The ‘Infit’ column is also worth a close look. Where a candidate scores below 1 on this, it means that there is a high degree of agreement between judges on the quality of their work. Where it exceeds 1, the judges are more divided. What surprised me is how much we disagreed over our best candidate: their scaled score was 75.7 (one standard deviation above the mean), but their infit was 1.59. This prompted some productive discussions of what we were calling a ‘good’ essay.
Arriving at the marks
The process of marking was quite straightforward. I took the top essay and applied the mark scheme to it, arriving at a mark /25. Then I divided up the scaled scores into groups, deciding that where there were a cluster of essays with similar scaled scores (+/-5 was my rule of thumb), they would receive the same mark. I then decided on a mark for the bottom essay and worked down essays from top to bottom, assigning marks without again looking at the mark scheme, but using the comparative judging data as my guide. To test the efficacy of this, I gave the essays to colleagues and asked them, ‘does this feel like an X to you?’. While this falls foul of the anchoring effect, we did, as a team, agree that the marks were right.
Was it worth it?
In short, yes, because it brought us together as a team with everyone having spent a good chunk of time scrutinising a whole cohort’s set of exam essays. We could have a really meaningful discussion about teaching implications, and we knew that the data we were providing to tutors and heads of year was meaningful and it was right. The department meeting following the exercise was a really fruitful, challenging and illuminating session.
We also learned some interesting facts about ourselves and our marking. As HoD I got a breakdown of the reliability of my team’s judgements, (using an ‘infit’ score as described above), which will provide an interesting talking point when thinking about professional development (though I would never judge a teacher’s performance on this exercise alone: a busy week, an ill child, a winter cold could all throw someone’s performance off badly).
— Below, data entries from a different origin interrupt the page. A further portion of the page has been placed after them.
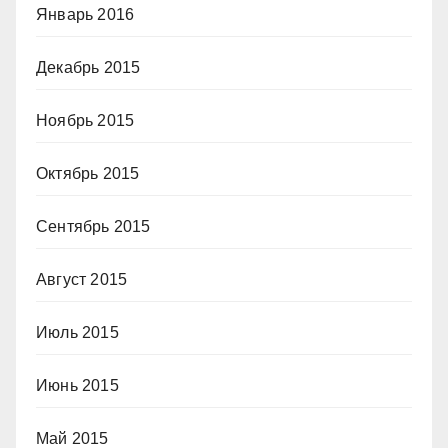
Январь 2016
Декабрь 2015
Ноябрь 2015
Октябрь 2015
Сентябрь 2015
Август 2015
Июль 2015
Июнь 2015
Май 2015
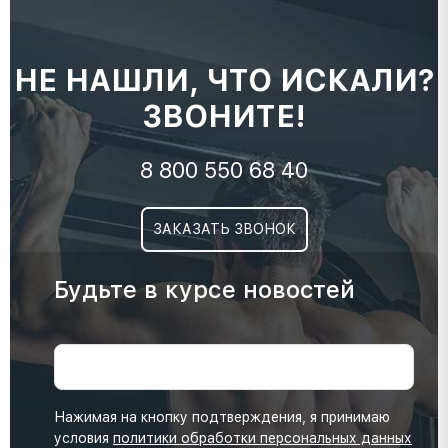
НЕ НАШЛИ, ЧТО ИСКАЛИ?
ЗВОНИТЕ!
8 800 550 68 40
ЗАКАЗАТЬ ЗВОНОК
Будьте в курсе новостей
Нажимая на кнопку подтверждения, я принимаю
условия
политики обработки персональных данных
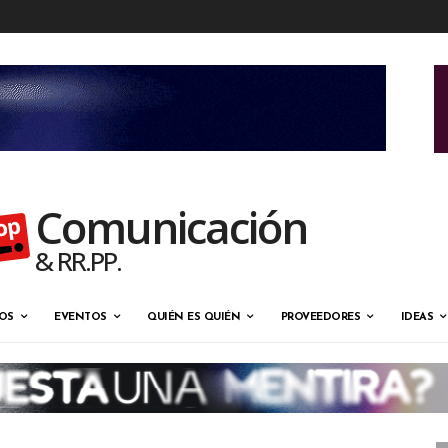
Comunicación
& RR.PP.
OS
EVENTOS
QUIÉN ES QUIÉN
PROVEEDORES
IDEAS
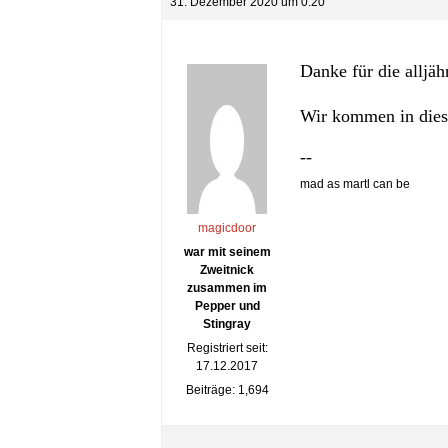
31. Dezember 2020 um 0:20
Danke für die alljä
Wir kommen in dies
--
mad as martl can be
magicdoor
war mit seinem
Zweitnick
zusammen im
Pepper und
Stingray
Registriert seit:
17.12.2017
Beiträge: 1,694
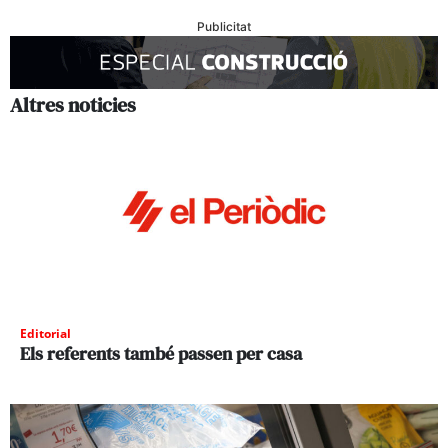
Publicitat
Altres noticies
Editorial
Els referents també passen per casa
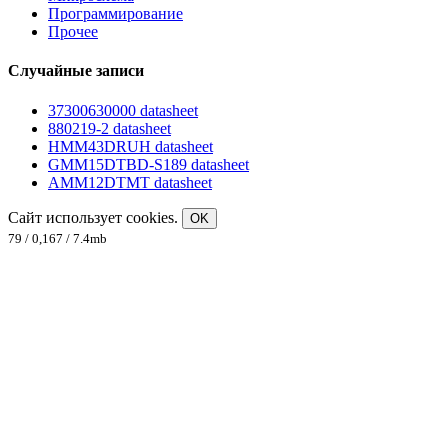
Программирование
Прочее
Случайные записи
37300630000 datasheet
880219-2 datasheet
HMM43DRUH datasheet
GMM15DTBD-S189 datasheet
AMM12DTMT datasheet
Сайт использует cookies.
OK
79 / 0,167 / 7.4mb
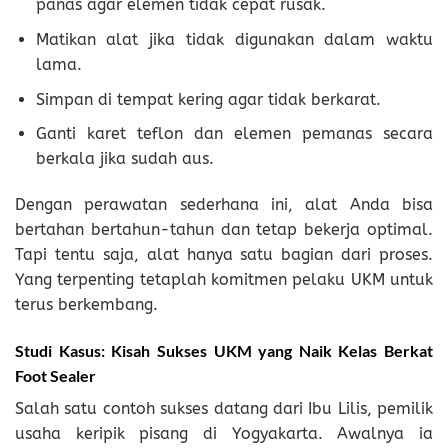
panas agar elemen tidak cepat rusak.
Matikan alat jika tidak digunakan dalam waktu
lama.
Simpan di tempat kering agar tidak berkarat.
Ganti karet teflon dan elemen pemanas secara
berkala jika sudah aus.
Dengan perawatan sederhana ini, alat Anda bisa
bertahan bertahun-tahun dan tetap bekerja optimal.
Tapi tentu saja, alat hanya satu bagian dari proses.
Yang terpenting tetaplah komitmen pelaku UKM untuk
terus berkembang.
Studi Kasus: Kisah Sukses UKM yang Naik Kelas Berkat
Foot Sealer
Salah satu contoh sukses datang dari Ibu Lilis, pemilik
usaha keripik pisang di Yogyakarta. Awalnya ia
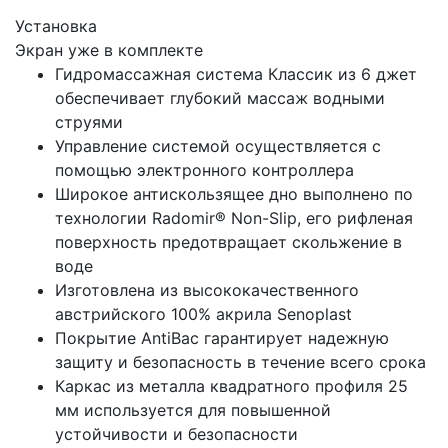
Установка
Экран уже в комплекте
Гидромассажная система Классик из 6 джет
обеспечивает глубокий массаж водными
струями
Управление системой осуществляется с
помощью электронного контроллера
Широкое антискользящее дно выполнено по
технологии Radomir® Non-Slip, его рифленая
поверхность предотвращает скольжение в
воде
Изготовлена из высококачественного
австрийского 100% акрила Senoplast
Покрытие AntiBac гарантирует надежную
защиту и безопасность в течение всего срока
Каркас из металла квадратного профиля 25
мм используется для повышенной
устойчивости и безопасности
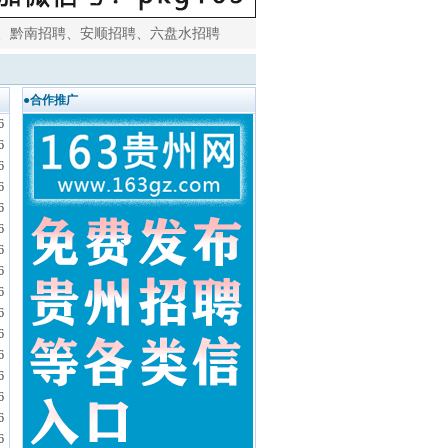
、
黔南招聘
、
安顺招聘
、
六盘水招聘
●合作推广
6
6
6
6
6
6
6
6
6
6
6
6
6
6
6
6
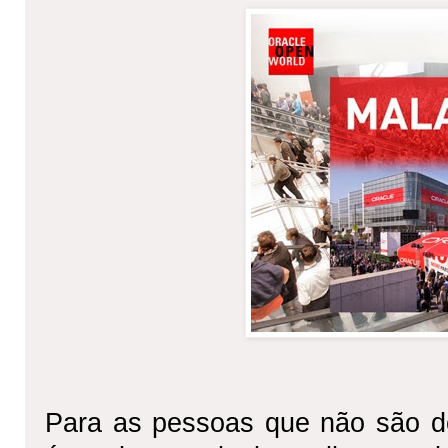
Para as pessoas que não são d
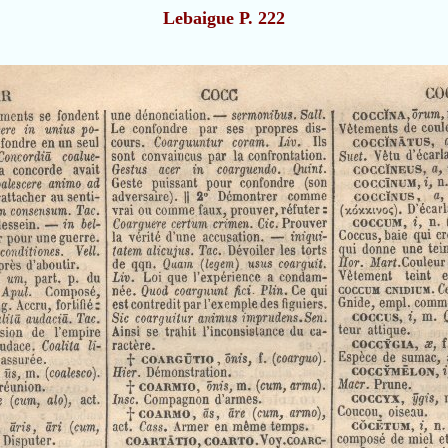
Lebaigue P. 222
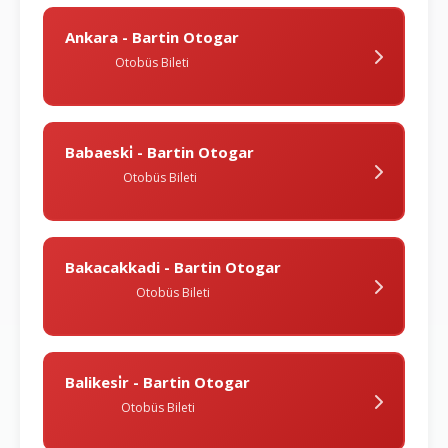
Ankara - Bartin Otogar
Otobüs Bileti
Babaeski̇ - Bartin Otogar
Otobüs Bileti
Bakacakkadi - Bartin Otogar
Otobüs Bileti
Balikesi̇r - Bartin Otogar
Otobüs Bileti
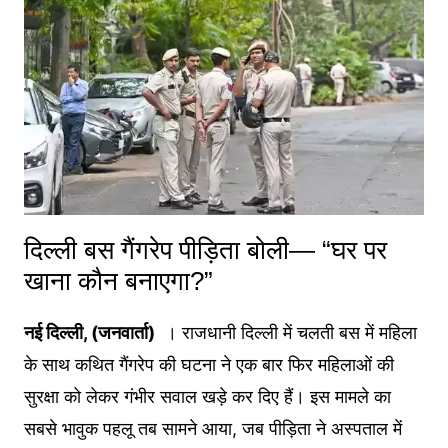
दिल्ली बस गैंगरेप पीड़िता बोली— “घर पर
खाना कौन बनाएगा?”
नई दिल्ली, (जनवार्ता)
। राजधानी दिल्ली में चलती बस में महिला
के साथ कथित गैंगरेप की घटना ने एक बार फिर महिलाओं की
सुरक्षा को लेकर गंभीर सवाल खड़े कर दिए हैं। इस मामले का
सबसे भावुक पहलू तब सामने आया, जब पीड़िता ने अस्पताल में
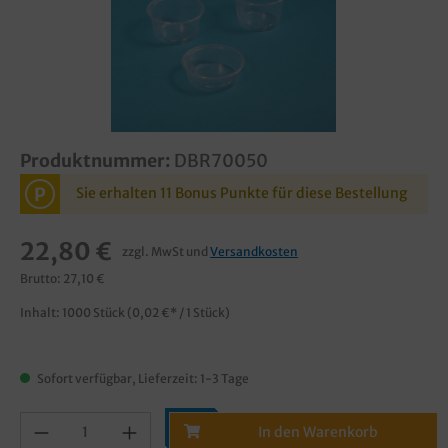
Produktnummer:
DBR70050
P
Sie erhalten 11 Bonus Punkte für diese Bestellung
22,80 €
zzgl. MwSt und
Versandkosten
Brutto: 27,10 €
Inhalt:
1000 Stück
(0,02 €* / 1 Stück)
Sofort verfügbar, Lieferzeit: 1-3 Tage
In den Warenkorb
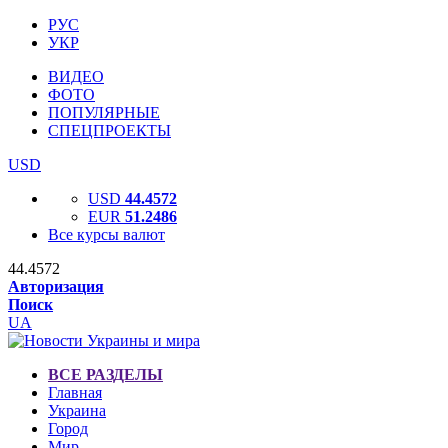
РУС
УКР
ВИДЕО
ФОТО
ПОПУЛЯРНЫЕ
СПЕЦПРОЕКТЫ
USD
USD
44.4572
EUR
51.2486
Все курсы валют
44.4572
Авторизация
Поиск
UA
ВСЕ РАЗДЕЛЫ
Главная
Украина
Город
Мир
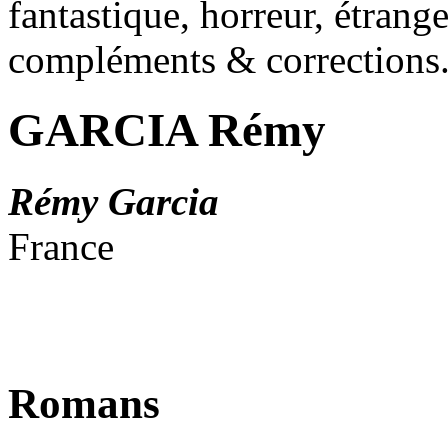
fantastique, horreur, étrang
compléments & corrections
GARCIA Rémy
Rémy Garcia
France
Romans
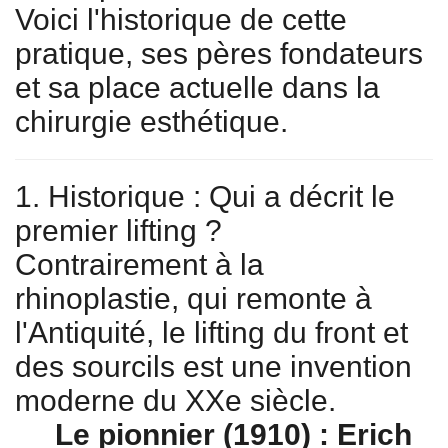
Voici l'historique de cette
pratique, ses pères fondateurs
et sa place actuelle dans la
chirurgie esthétique.
1. Historique : Qui a décrit le
premier lifting ?
Contrairement à la
rhinoplastie, qui remonte à
l'Antiquité, le lifting du front et
des sourcils est une invention
moderne du XXe siècle.
Le pionnier (1910) : Erich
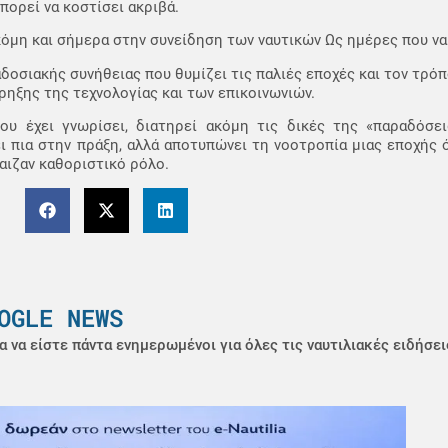
πορεί να κοστίσει ακριβά.
όμη και σήμερα στην συνείδηση των ναυτικών Ως ημέρες που να
δοσιακής συνήθειας που θυμίζει τις παλιές εποχές και τον τρό
ρηξης της τεχνολογίας και των επικοινωνιών.
που έχει γνωρίσει, διατηρεί ακόμη τις δικές της «παραδόσει
ει πια στην πράξη, αλλά αποτυπώνει τη νοοτροπία μιας εποχής
αιζαν καθοριστικό ρόλο.
OGLE NEWS
α να είστε πάντα ενημερωμένοι για όλες τις ναυτιλιακές ειδήσει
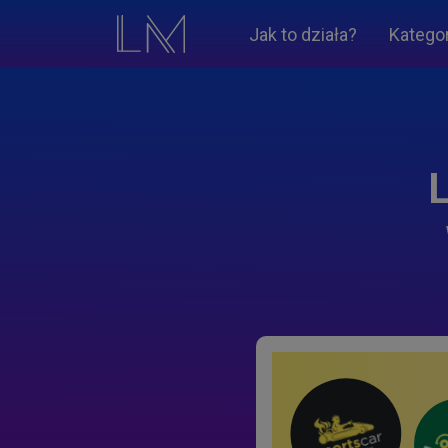
Jak to działa?
Katego
L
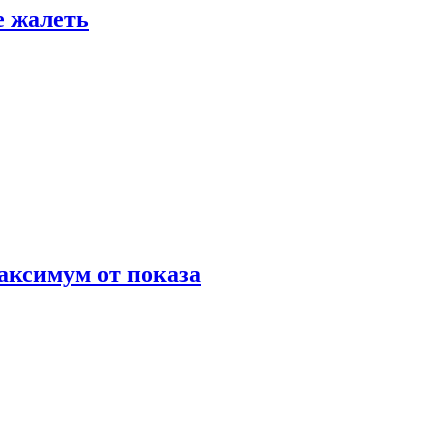
е жалеть
аксимум от показа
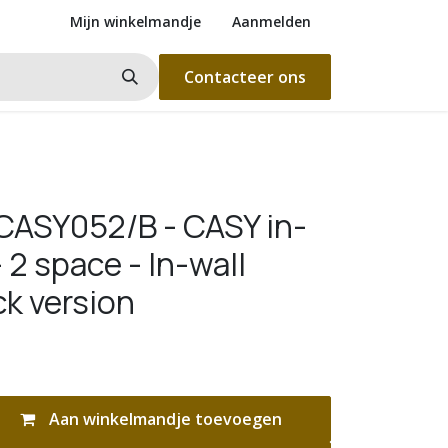
Mijn winkelmandje
Aanmelden
Contacteer ons
ASY052/B - CASY in-
 2 space - In-wall
ck version
Aan winkelmandje toevoegen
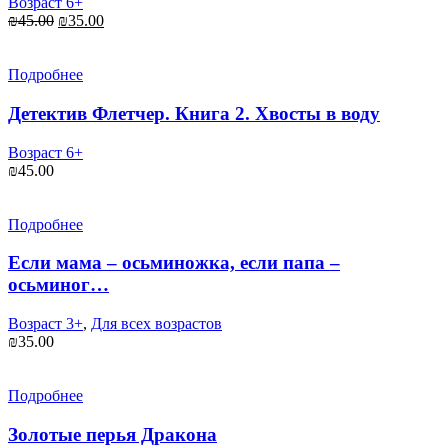
Возраст 6+
Первоначальная
Текущая
₪
45.00
₪
35.00
цена
цена:
составляла
₪35.00.
₪45.00.
Подробнее
Детектив Флетчер. Книга 2. Хвосты в воду
Возраст 6+
₪
45.00
Подробнее
Если мама – осьминожка, если папа –
осьминог…
Возраст 3+
,
Для всех возрастов
₪
35.00
Подробнее
Золотые перья Дракона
For our students? I’m less sure. I think it was interesting for some to get feedback from many different markers, and many were able to spot patterns of comments which the markers had made about their work. However, for those over whose work judges were less able to agree (resulting in a high infit score), the contradictions between the comments were confusing, not enlightening. Careful feedback from class teachers and opportunity for students to reflect meaningfully was essential for them to get the most out of it.
Will we do it again?
Yes, but I’m not sure when. We might use it for a sampling exercise for large-scale exams (such as fifth form mocks), and I could see it being an interesting way of getting classes to carry out peer-assessment: I could set them up as judges and assign them a number of judgements to make for homework. If the work were typed, then it would reduce the chance that they would let personal loyalty or animosity guide their views. However, the amount of time taken to generate data means that we will have to continue to find the elegant compromises which make the work of a teacher so endlessly rewarding.